Common Edge Case Patterns

Safe field access with fallbacks

# Bad: Will fail if user or name is missing
root.name = this.user.name

# Good: Provides fallback chain
root.name = this.user.name.or("anonymous")
root.name = this.(user.name | profile.display_name | "unknown")

Safe collection operations

# Bad: Will fail on empty array
root.first = this.items[0]

# Good: Handles empty arrays
root.first = if this.items.length() > 0 { this.items[0] } else { null }
root.first = this.items[0].catch(null)

Safe parsing with error recovery

# Bad: Will fail on invalid JSON
root.data = this.payload.parse_json()

# Good: Provides fallback on parse failure
root.data = this.payload.parse_json().catch({})
root.data = this.payload.parse_json().catch(this.payload)  # Keep original on failure

Safe type coercion

# Bad: Assumes field is already a string
root.id = this.user_id.uppercase()

# Good: Converts to string first
root.id = this.user_id.string().uppercase()
root.count = this.total.number().catch(0)

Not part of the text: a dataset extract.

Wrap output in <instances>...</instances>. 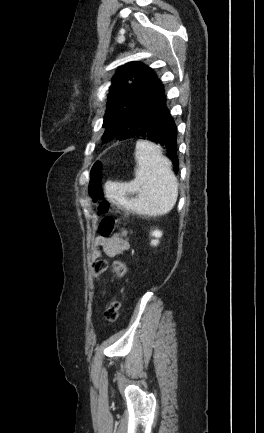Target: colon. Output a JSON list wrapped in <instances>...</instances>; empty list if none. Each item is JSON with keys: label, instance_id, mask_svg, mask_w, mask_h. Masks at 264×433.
Returning a JSON list of instances; mask_svg holds the SVG:
<instances>
[{"label": "colon", "instance_id": "1", "mask_svg": "<svg viewBox=\"0 0 264 433\" xmlns=\"http://www.w3.org/2000/svg\"><path fill=\"white\" fill-rule=\"evenodd\" d=\"M102 169V161H97L93 165L89 182V193L97 203V212L101 215H105V217L100 222L99 231L102 236L108 237L114 232L115 228L120 222V219L118 217L108 214L111 212L119 214L120 210L116 206H113L109 201L103 199ZM109 268H111L120 278H124L127 274V268L125 264L121 261L115 259L109 260L106 258H99L93 262V276L97 277L107 271ZM119 311L120 301L118 299L112 300L105 310V319L109 323H114L118 319Z\"/></svg>", "mask_w": 264, "mask_h": 433}]
</instances>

IMPORTANT: Arithmetic operations on null values fail silently. Always check for null or use .catch() to provide fallbacks:

# Bad: Fails silently if price is null
root.total = this.price * this.quantity

# Good: Check for null before operations
root.total = if this.price != null && this.quantity != null {
  this.price * this.quantity
} else {
  null
}

# Also good: Use catch to handle null gracefully
root.total = (this.price * this.quantity).catch(null)

Workflow

  1. Understand - Analyze input structure, desired output, and required transformations

    • Ambiguous requirements: If transformation goal is unclear, ask clarifying questions before proceeding (e.g., "Should missing fields be omitted or set to null?", "How should arrays with mixed types be handled?")
    • Missing sample data: If user doesn't provide input example, request it explicitly - never proceed with assumptions
    • Complex multistep transformations: Break down into logical phases (parse → transform → filter → format) and confirm approach with user
  2. Discover - Generate category files to versioned directory (capture BLOBLREF_DIR from script output), identify relevant categories, read specific category XML files to find actual Bloblang functions/methods (NEVER guess)

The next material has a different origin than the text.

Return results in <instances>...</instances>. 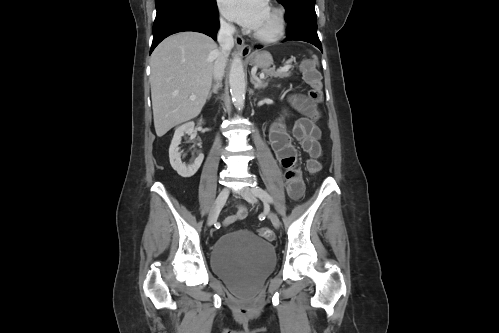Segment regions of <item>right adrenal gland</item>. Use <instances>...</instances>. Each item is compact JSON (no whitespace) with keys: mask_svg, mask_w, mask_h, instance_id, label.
<instances>
[{"mask_svg":"<svg viewBox=\"0 0 499 333\" xmlns=\"http://www.w3.org/2000/svg\"><path fill=\"white\" fill-rule=\"evenodd\" d=\"M222 87V83L220 81H217L216 83L213 84L211 91L208 94L207 99L209 100L212 96V93L217 94L218 90Z\"/></svg>","mask_w":499,"mask_h":333,"instance_id":"1","label":"right adrenal gland"}]
</instances>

  3. Develop - Write valid Bloblang syntax using discovered functions (root for output, this for input, chain methods, handle nulls)

  4. Validate - Test script with sample input data, verify output matches expectations, iterate on errors until working

    • Test edge cases: Missing fields, null values, invalid formats, empty collections
    • Iterate: Fix syntax errors first (variable placement, method chains), then logic errors
  5. Deliver - Write the working script and example input to files (script.blobl, data.json), present the tested output, document any assumptions

Critical: Never present untested code. All scripts must be validated before showing to user.